I would agree that Mr. Brennan’s kata performance is a JKA performance, no doubt as his instructor Nishiyama Sensei teaches. On the other hand the JKA is not the sole arbriter of Funakoshi Sensei’ art.
If you compare his Nijushiho performance
http://www.youtube.com/watch?v=5rqhlBsliFo to the Old JKA Nijushiho performance
http://www.youtube.com/watch?v=4B2niRHnqQU you can see there is some difference in some of the movements dynamics.
Of course Mr. Brennan’s kata is a competition performance, but I accept it’s very good JKA standard. I just don’t feel right with the ‘pause’ in that kata no matter the source or the original instructor. On the other hand I will no longer stand in judgment of others choices , no longer attending tournaments or judging in them either. I can only give my personal preference.
The Nijushiho I practice and teach, from my study with Tristan Sutrisno over a quarter a century ago, has a vastly different body dynamics in execution. And until my participation in the internet age, roughly in the last 10 years, I never paid much attention to JKA versions as there was not much public JKA to be seen in my area of the USA.
When I saw the difference, I had no reason to consider anything but what I had been taught.
In the case of my instructor and friend, Tristan Sutrisno, he practices Shotokan as his father taught him, and his father trained in Japan, with Funakoshi Ginchin in the 1930’s, and returned to Indonesia prior to the onset of WWII. I have no idea which is right, more original, whatever, I only know what I’ve seen, and Tristan does incredible things. He was sharing what is likely his families ‘bunaki’ of Shotokan long before any school I knew of in Penna was even mentioning the term. His ‘bunkai’ is much closer to the old description of ‘kakushite – hidden hand’ given by Demura Fumio back in the early 70’s, than the useage most commonly described today. Simplest they’re private ways to break an opponent (or whatever) that you cannot intuit from the kata.

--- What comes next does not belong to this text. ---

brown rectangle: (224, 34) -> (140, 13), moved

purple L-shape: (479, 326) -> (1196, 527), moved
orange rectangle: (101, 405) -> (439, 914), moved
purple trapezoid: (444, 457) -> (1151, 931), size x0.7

I’m sure Minarik Sensei’s application studies are more than on that video, but they are also techniques and if it works………..
I have studied a little bit of the Sutrisno ‘bunkai’, but not from focused study, rather sharing in friendship. My own study of fractals of movement as a weapon, as well as the movement, or the method of stepping and/or turning as a weapon in their own right is a different answer. (Which I’ve gone into a little detail at FA.com over the years, and occasionally share outside of my own school at friends schools too.)
I think the closest comparison I can make is to have you watch Tristan Sutrisno’s performance of Gojushiho at
http://www.youtube.com/watch?v=iyVT5pkJqf4 and allow you to compare the dynamics of his kata to anyone else’s in the JKA. I don’t care if you like it or not, it just makes my point about the dynamics I’ve studied and why I feel as I do. The effort choice is yours.
BTW that isn’t his best performance, just a given day he decided to enter that division for fun. His art also teaches Gojushiho, Gojushiho-Dai and Gojushiho-Sho – the last two closer to the JKA versions, but again with his dynamics.